River Interlinking

[op- ed snap] A flood of questions


Mains Paper 1: Changes in critical geographical features (including waterbodies and ice-caps) and in flora and fauna and the effects of such changes.

Prelims: Ken-Betwa river linking project.

Mains level: River linking is a important topic for mains and this article highlights various issues that must be resolved before investing billions in river linking projects and also suggests solutions for the same.


  1. The government is all set to begin work on an estimated $87 billion plan to connect around 60 of India’s largest rivers; this includes the Ganga.
  2. Once complete, it is expected to help end farmers’ dependence on fickle monsoon rains, bring millions of hectares of cultivable land under irrigation and help generate thousands of megawatts of electricity.


Water Management

  1. The river-linking plan was first proposed in 2002.
  2. However, it was stalled as States failed to end differences over water sharing contracts and clearances.
  3. Work is now set to link the Betwa and Ken rivers which pass through Uttar Pradesh and Madhya Pradesh.

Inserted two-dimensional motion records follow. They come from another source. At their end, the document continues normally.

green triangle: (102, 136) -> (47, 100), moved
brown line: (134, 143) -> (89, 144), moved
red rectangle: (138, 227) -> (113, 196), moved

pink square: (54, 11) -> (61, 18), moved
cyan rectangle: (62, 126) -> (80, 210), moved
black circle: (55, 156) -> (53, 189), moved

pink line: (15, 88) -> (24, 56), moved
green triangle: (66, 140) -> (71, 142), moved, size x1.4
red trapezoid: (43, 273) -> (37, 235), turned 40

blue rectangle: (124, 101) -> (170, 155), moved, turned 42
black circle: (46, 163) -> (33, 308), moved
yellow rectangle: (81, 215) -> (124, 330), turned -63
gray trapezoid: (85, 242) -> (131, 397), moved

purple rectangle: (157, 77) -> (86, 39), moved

Issues involved in river linking project

  1. Water is listed as entry 17 in List II of the Seventh Schedule of the Constitution. The government has initiated discussions to bring the subject under the concurrent list, it may not be an easy task to achieve.
  2. If there are changes in the political dispensation in various States, the government in a State that is upstream, for example, may refuse to share water with downstream States.
  3. When there has been a deficient monsoon, we have seen conflicts arise among States over water access.
  4. Thus, a full-fledged architecture is needed to solve disputes, it would not be prudent to embark on a mammoth project like this.
  5. India is technically poor with respect to data related to the water sector.
  6. Unlike other countries, the Central Statistics Office has neither attempted nor funded studies to gather data on water tables at an all-India or State level.

Way Forward

  • Water Resource accounting at national and regional level
  1. It provides an accounting framework that enables the integration of specialised physical resource sector data with other information on the economics of water supply .
  2. It also provides the basis for evaluating the consistency between the objectives and priorities of water resource management and broader goals of economic development planning and policy at a national and local scale.
  3. This in turn improves communication between various agencies generating and using information about water for various purposes and contributes to better coordination, packaging and analyses of such information that are more relevant to the needs of water managers and policy-makers.
  4. It also makes it possible to capture direct, indirect and induced water demand in the process of economic production.
  5. It further helps in estimating the water balance situation in a region.
  • Agricultural context
  1. The government should pay more attention to its ‘more crop per drop’ mission and water-stressed regions should not become water exporters due to the crops they cultivate.
  2. There is a dearth of studies in the Indian context unlike other countries addressing the gap by first analysing water flows embodied (virtual/hidden) in agriculture products moving between the States to create knowledge on the flows.
  3. A well informed water policy will help to close governance gap.
  4. A recent study on virtual water (VW) flow assessment in respect of foodgrains indicates that though the north zone is highly water scarce, it is a net VW exporter to the highly water scarce west and south, which are net VW importers.
  5. Among the north zone States, Punjab has the highest water losses, while Maharashtra (west) and Tamil Nadu (south) the highest water savings in 1996–2005 and 2005–2014, respectively.
  6. Therefore, at a subnational scale, VW flows are not consistent with relative water scarcity.
  7. Such analysis for all the major crops at subnational levels is a must for efficient planning of a scarce resource such as water.



  • About Ken-Betwa ILR project The Ken-Betwa ILR project aims to transfer surplus water from the Ken River to the Betwa basin through concrete canal to irrigate India’s worst drought-prone Bundelkhand region.
  • The 221-km concrete canal will pass through Jhansi, Banda and Mahoba districts of Uttar Pradesh and Chhatarpur, Panna and Tikamgarh districts of Madhya Pradesh.